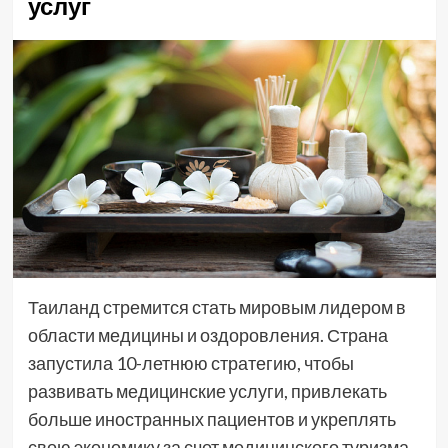
услуг
Таиланд стремится стать мировым лидером в
области медицины и оздоровления. Страна
запустила 10-летнюю стратегию, чтобы
развивать медицинские услуги, привлекать
больше иностранных пациентов и укреплять
свою экономику за счет медицинского туризма.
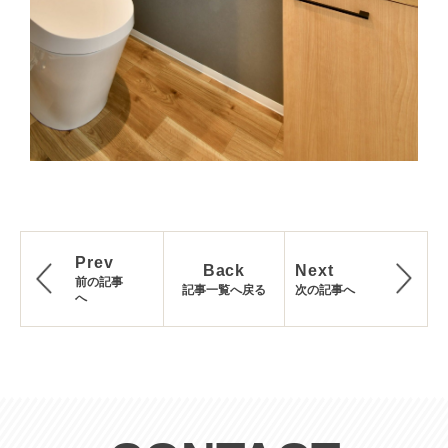
Prev
Back
Next
前の記事
記事一覧へ戻る
次の記事へ
へ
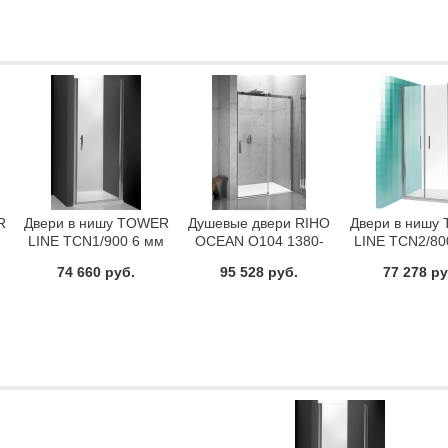
R
Двери в нишу TOWER
Душевые двери RIHO
Двери в нишу
м
LINE TCN1/900 6 мм
OCEAN O104 1380-
LINE TCN2/80
Roltechnik 728-
1400
Roltechnik 
74 660 руб.
95 528 руб.
77 278 ру
9000000-01-02
8000000-0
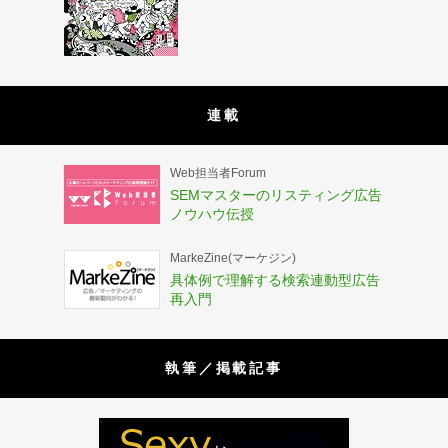
連載
Web担当者Forum
SEMマスターのリスティング広告
ノウハウ伝授
MarkeZine(マーケジン)
具体例で理解する検索連動型広告
再入門
執筆／掲載記事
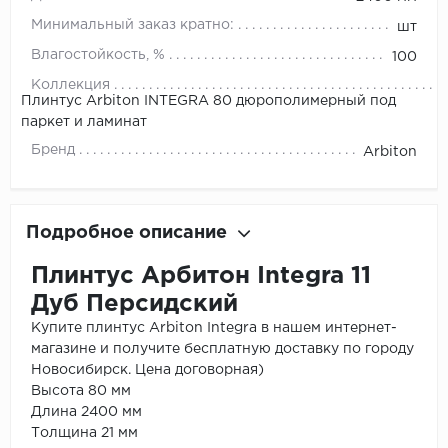
Минимальный заказ кратно:
шт
Влагостойкость, %
100
Коллекция
Плинтус Arbiton INTEGRA 80 дюрополимерный под
паркет и ламинат
Бренд
Arbiton
Подробное описание
Плинтус Арбитон Integra 11
Дуб Персидский
Купите плинтус Arbiton Integra в нашем интернет-
магазине и получите бесплатную доставку по городу
Новосибирск. Цена договорная)
Высота 80 мм
Длина 2400 мм
Толщина 21 мм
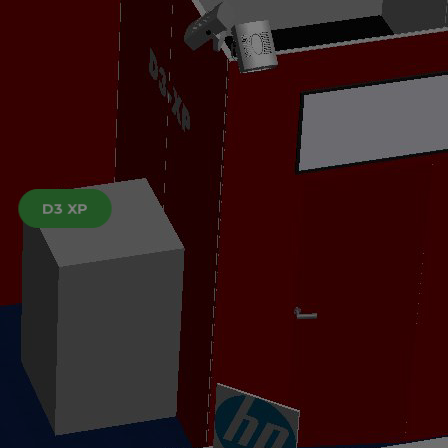
D3 XP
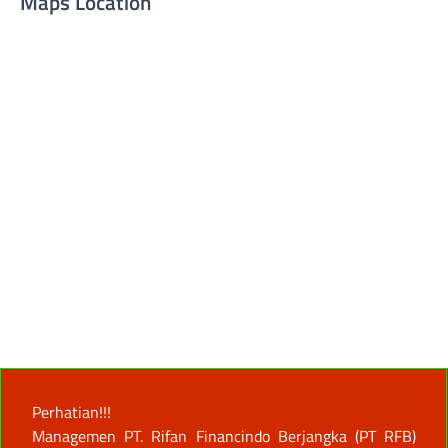
Maps Location
Perhatian!!!
Managemen PT. Rifan Financindo Berjangka (PT RFB)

########

Print the records above again exactly. Leave out the images.

услуг
Таиланд стремится стать мировым лидером в
области медицины и оздоровления. Страна
запустила 10-летнюю стратегию, чтобы
развивать медицинские услуги, привлекать
больше иностранных пациентов и укреплять
свою экономику за счет медицинского туризма.
Prev
Back
Next
前の記事
記事一覧へ戻る
次の記事へ
へ
R
Двери в нишу TOWER
Душевые двери RIHO
Двери в нишу
м
LINE TCN1/900 6 мм
OCEAN O104 1380-
LINE TCN2/80
Roltechnik 728-
1400
Roltechnik 
74 660 руб.
95 528 руб.
77 278 ру
9000000-01-02
8000000-0
連載
Web担当者Forum
SEMマスターのリスティング広告
ノウハウ伝授
MarkeZine(マーケジン)
具体例で理解する検索連動型広告
再入門
執筆／掲載記事
Минимальный заказ кратно:
шт
Влагостойкость, %
100
Коллекция
Плинтус Arbiton INTEGRA 80 дюрополимерный под
паркет и ламинат
Бренд
Arbiton
Подробное описание
Плинтус Арбитон Integra 11
Дуб Персидский
Купите плинтус Arbiton Integra в нашем интернет-
магазине и получите бесплатную доставку по городу
Новосибирск. Цена договорная)
Высота 80 мм
Длина 2400 мм
Толщина 21 мм
D3 XP
Maps Location
Perhatian!!!
Managemen PT. Rifan Financindo Berjangka (PT RFB)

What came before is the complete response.